The impressive work of Lewis Larosa hasn’t shined this bright, in my personal opinion, since Bloodshot. The first introduction to a story can be difficult, showing us our protagonist and or antagonists, who they are, their ambition. Well… Never have I seen it so properly executed before. Ernie Ray Clementine, our unintentional hero( If you can even really call him that ), lives up to this title. The Scumbag.
What is it about bars that show us the worst of humans? The punk rock location, filled with all sorts of characters. Ladies of the night, suit-wearing mobsters, drug dealers. All of whom, familiar with our Scumbag, not surprising.
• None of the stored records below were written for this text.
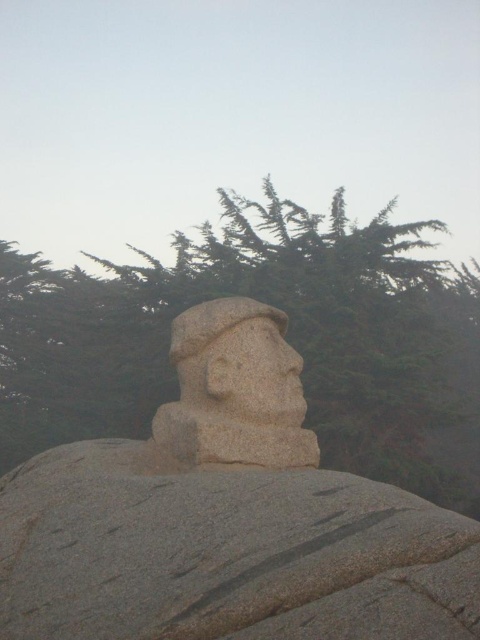 Question: In this image, where is granite statue at center located relative to granite statue head at center?

Choices:
 (A) above
 (B) below

Answer: (B)

Question: Which point is farther to the camera?

Choices:
 (A) (240, 401)
 (B) (279, 348)

Answer: (B)

Question: Among these objects, which one is nearest to the camera?

Choices:
 (A) granite boulder at center
 (B) granite statue at center

Answer: (A)

Question: Is granite boulder at center below granite statue head at center?

Choices:
 (A) yes
 (B) no

Answer: (A)

Question: Does green textured tree at upper center have a smaller size compared to granite statue head at center?

Choices:
 (A) no
 (B) yes

Answer: (A)

Question: Which of the following is the closest to the observer?

Choices:
 (A) green textured tree at upper center
 (B) granite boulder at center
 (C) granite statue at center

Answer: (B) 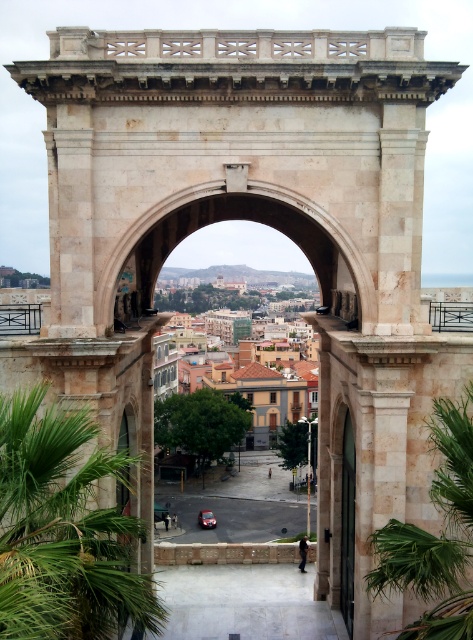 You are a photographer planning to capture a shot of the green leafy palm at right and the shiny red car at center through the grand stone archway. Which object will appear taller in your photo?

The green leafy palm at right is taller than the shiny red car at center, so it will appear taller in the photo.

You are standing in front of the grand stone archway and want to determine the relative positions of two points marked in the image. Which point, point 1 at coordinates point (16, 490) or point 2 at coordinates point (210, 513), is closer to you?

Point 1 at coordinates point (16, 490) is closer to the viewer than point 2 at coordinates point (210, 513).

You are a tourist standing at the base of the grand stone archway and want to take a photo that includes both the green leafy palm tree at left and the shiny red car at center. Which object will appear larger in your photo?

The green leafy palm tree at left will appear larger in the photo because it is bigger than the shiny red car at center. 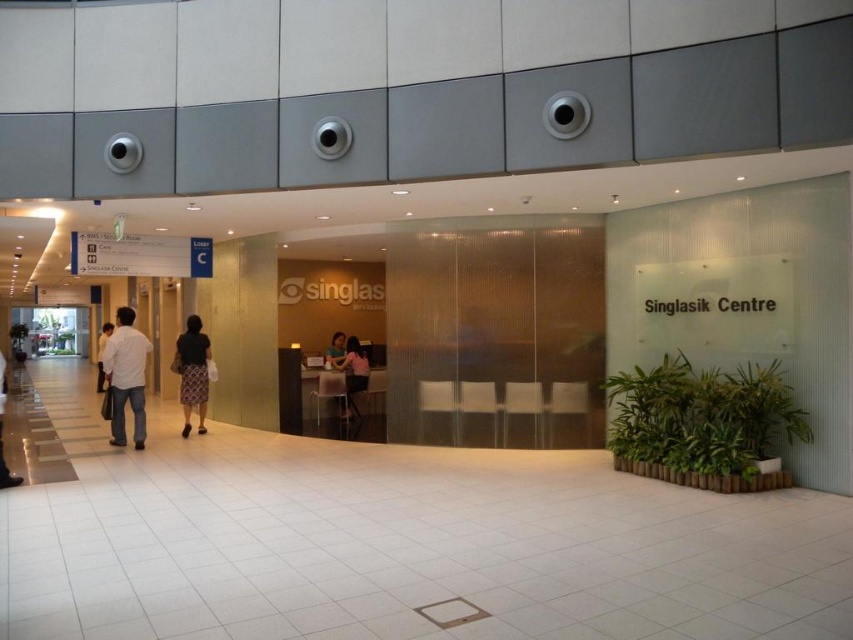 I want to click on white matte shirt at left, so click(x=126, y=376).

Can you confirm if white matte shirt at left is positioned to the right of pink fabric shirt at center?

Incorrect, white matte shirt at left is not on the right side of pink fabric shirt at center.

Measure the distance between point (109, 340) and camera.

Point (109, 340) and camera are 27.85 feet apart.

The height and width of the screenshot is (640, 853). I want to click on white matte shirt at left, so click(126, 376).

Who is positioned more to the right, pink fabric shirt at center or light beige shirt at left?

From the viewer's perspective, pink fabric shirt at center appears more on the right side.

Between point (351, 365) and point (109, 332), which one is positioned behind?

The point (109, 332) is more distant.

Find the location of a particular element. pink fabric shirt at center is located at coordinates (352, 372).

What do you see at coordinates (126, 376) in the screenshot? I see `white matte shirt at left` at bounding box center [126, 376].

Can you confirm if white matte shirt at left is positioned below light beige shirt at left?

Actually, white matte shirt at left is above light beige shirt at left.

From the picture: Measure the distance between white matte shirt at left and camera.

white matte shirt at left is 8.29 meters from camera.

I want to click on white matte shirt at left, so click(x=126, y=376). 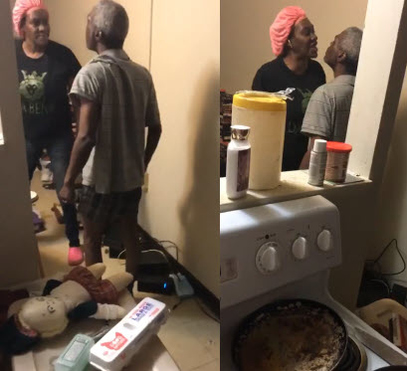 You are a GUI agent. You are given a task and a screenshot of the screen. Output one action in this format:
    pyautogui.click(x=<x>, y=<y>)
    Task: Click on the shower caps
    
    Given the screenshot: What is the action you would take?
    pyautogui.click(x=28, y=6), pyautogui.click(x=283, y=17) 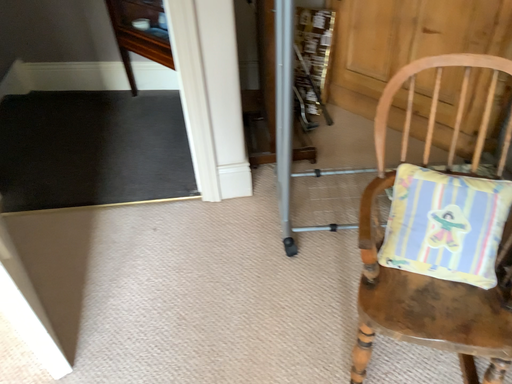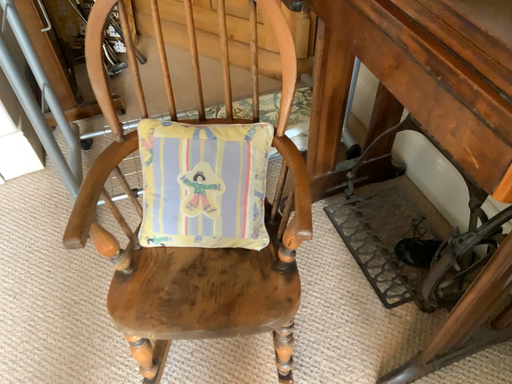 Question: How did the camera likely rotate when shooting the video?

Choices:
 (A) rotated left
 (B) rotated right

Answer: (B) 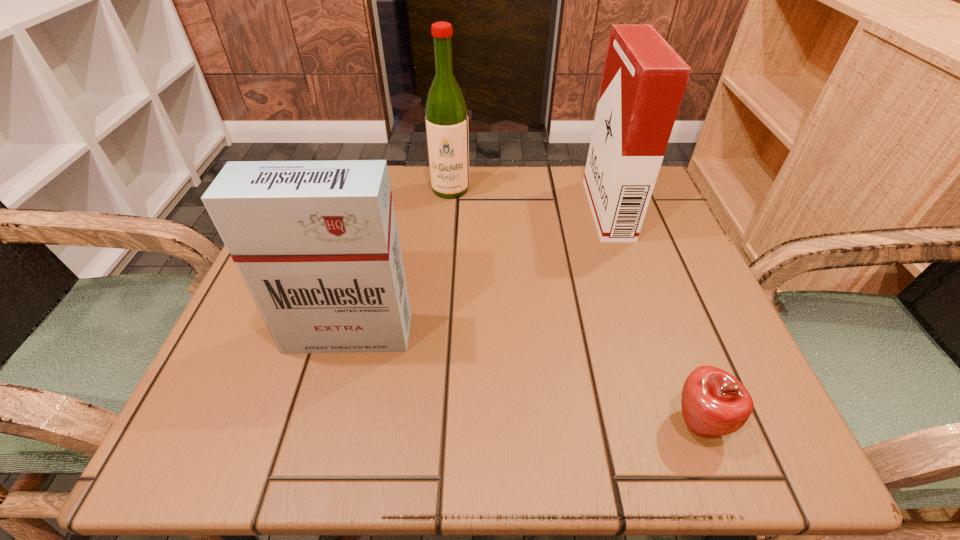 What are the coordinates of `free area in between the farther cigarette case and the shortest object` in the screenshot? It's located at (653, 316).

I want to click on vacant area between the nearest object and the nearer cigarette case, so click(x=523, y=379).

Locate which object ranks in proximity to the nearer cigarette case. Please provide its 2D coordinates. Your answer should be formatted as a tuple, i.e. [(x, y)], where the tuple contains the x and y coordinates of a point satisfying the conditions above.

[(446, 118)]

Identify the location of object that is the third closest one to the apple. This screenshot has height=540, width=960. (446, 118).

This screenshot has width=960, height=540. Identify the location of free space that satisfies the following two spatial constraints: 1. on the front-facing side of the shortest object; 2. on the right side of the right cigarette case. (681, 424).

Find the location of `vacant region that satisfies the following two spatial constraints: 1. on the front side of the nearer cigarette case; 2. on the left side of the nearest object`. vacant region that satisfies the following two spatial constraints: 1. on the front side of the nearer cigarette case; 2. on the left side of the nearest object is located at coordinates (325, 424).

Image resolution: width=960 pixels, height=540 pixels. I want to click on vacant space that satisfies the following two spatial constraints: 1. on the label of the apple; 2. on the right side of the liquor, so click(431, 424).

This screenshot has height=540, width=960. In order to click on vacant area that satisfies the following two spatial constraints: 1. on the front-facing side of the right cigarette case; 2. on the right side of the nearest object in this screenshot , I will do `click(681, 424)`.

In order to click on vacant area that satisfies the following two spatial constraints: 1. on the front-facing side of the nearest object; 2. on the left side of the farther cigarette case in this screenshot , I will do `click(681, 424)`. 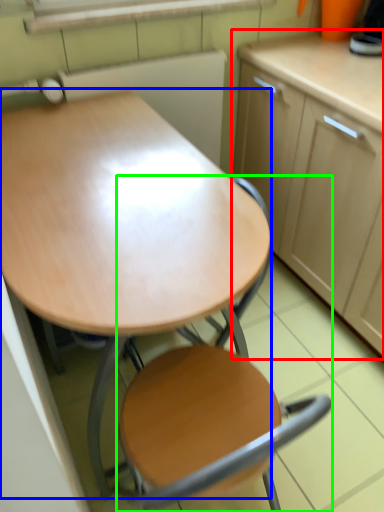 Question: Which object is the farthest from cabinetry (highlighted by a red box)? Choose among these: desk (highlighted by a blue box) or chair (highlighted by a green box).

Choices:
 (A) desk
 (B) chair

Answer: (B) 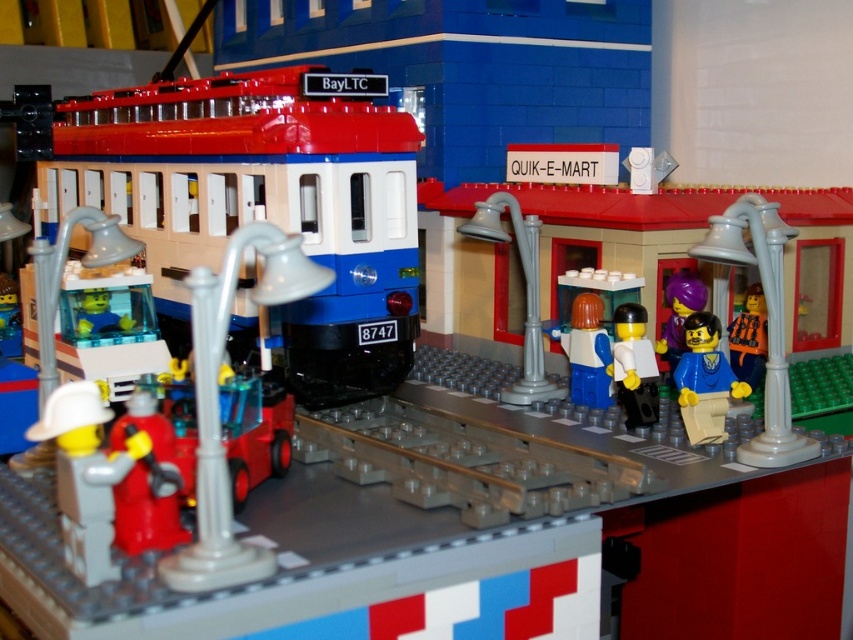 You are a photographer standing in front of the LEGO diorama. You want to take a photo that includes both the point at coordinates point (x=450, y=417) and point (x=108, y=413). Which point is closer to the camera?

Point (x=108, y=413) is closer to the camera than point (x=450, y=417) because the description states that point (x=450, y=417) is further away. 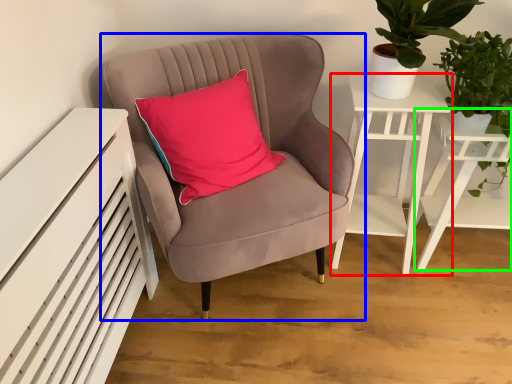 Question: Estimate the real-world distances between objects in this image. Which object is closer to nightstand (highlighted by a red box), chair (highlighted by a blue box) or table (highlighted by a green box)?

Choices:
 (A) chair
 (B) table

Answer: (B) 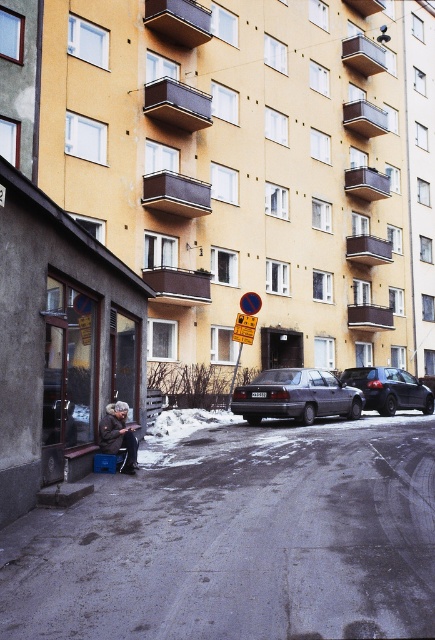 You are a delivery person trying to locate the shop entrance. You see the gray woolen coat at lower left and the yellow plastic sign at center. Which object is closer to the entrance of the shop?

The gray woolen coat at lower left is closer to the entrance of the shop since it is located below the yellow plastic sign at center, which is typically placed above the entrance for visibility.

Consider the image. You are a delivery person who needs to park your motorcycle between the matte gray sedan at center and the yellow plastic sign at center. Can you fit your motorcycle there if your motorcycle is 0.8 meters wide?

The matte gray sedan at center might be wider than yellow plastic sign at center, so there is insufficient information to determine if the space between them is wide enough for the motorcycle. Please check the actual width of the sedan and the sign first. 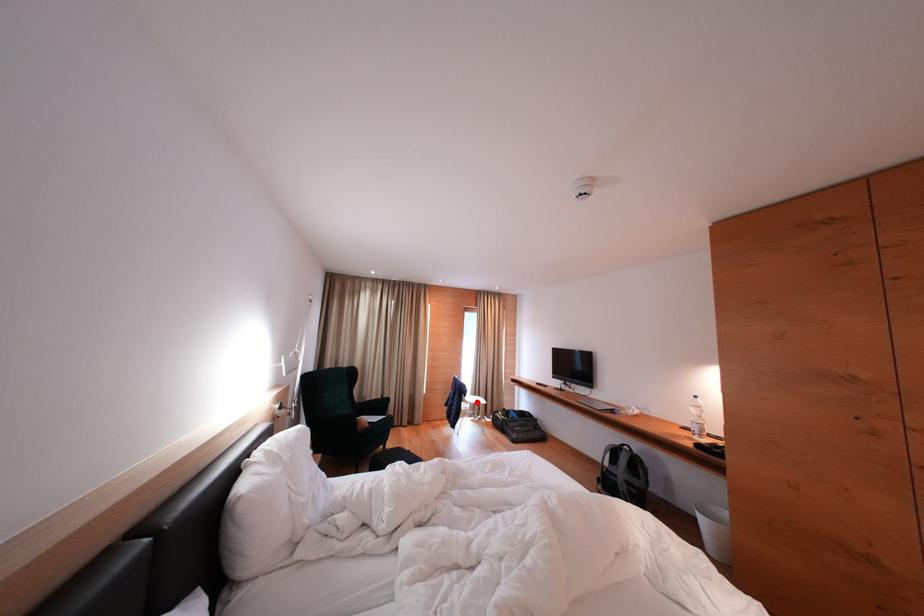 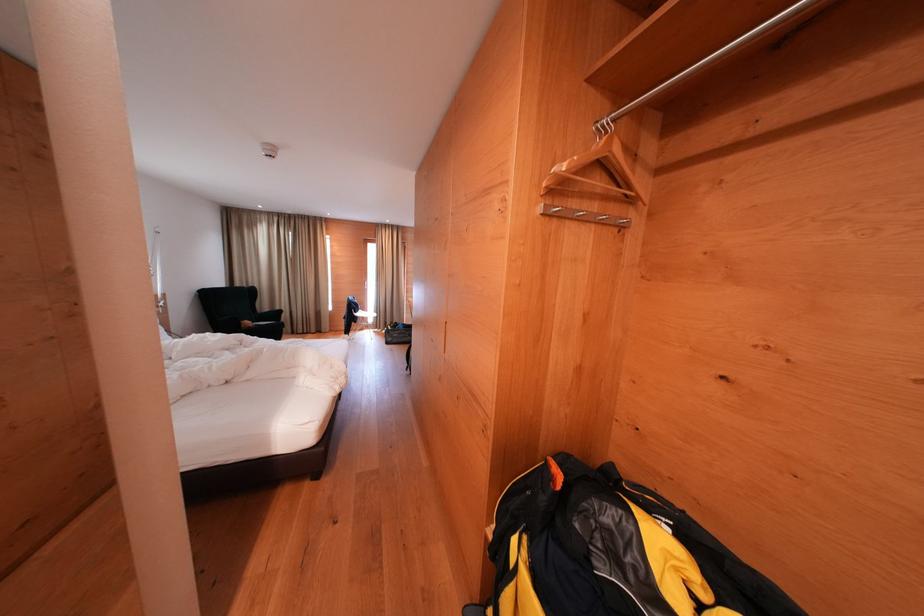 Locate, in the second image, the point that corresponds to the highlighted location in the first image.

(374, 318) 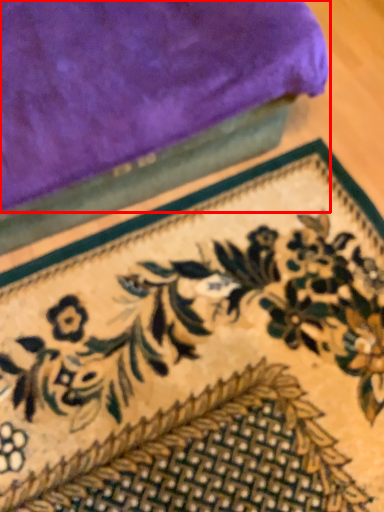 Question: From the image's perspective, considering the relative positions of towel (annotated by the red box) and mat in the image provided, where is towel (annotated by the red box) located with respect to the staircase?

Choices:
 (A) above
 (B) below

Answer: (A) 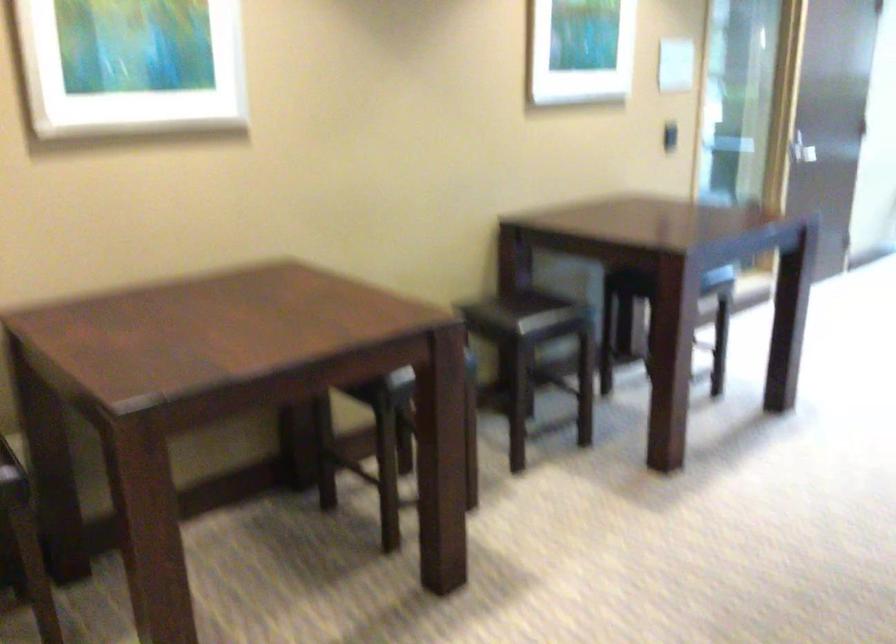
A thief and addict, sadly a real problem in our world, on the lookout for their next fix, like most out of luck and desperate folk, they sink.
His ill-gotten gains earned by the work of another.
Larosa’s’ panels bring us for a closer look at a man so defeated, at his worst. In other words. Rock Bottom. With hilarious and truly disgusting results, and with an unhappy, horrified, disgusted audience. Please read the book; my words aren’t enough.
Oh, how so much can happen when one humiliating little crawl down the street into the alley makes you humanity’s last hope, and witness to a life and death battle between two dueling organizations. A tuxedo-wearing spy and a “sensibly” well dressed female spy, with elongated razor-sharp nails. Wanting a syringe of unknown contents, similar to Ernies’ own ill medicine. Wounded, she pockets the syringe off of the tuxedo-wearing spy—a last effort to retrieve Earth’s last hope, rolling over to the world’s worst person. Be ready; our world may not survive this. Bukowski was right; how well will you walk through the fire matters most…. but not through a world on fire.
Larosas’ combined with Moreno Dinisios colors, puts their art into a spectacular, well-lit feel of a world lived in. Rus Wooton and his lettering placement strike in all of the right places from bubbles to emphasization Remender never skips a beat, witty and serious.
From the first page to the last, all of it always keeps you ready and eager for the next. I can only wait for the next issue.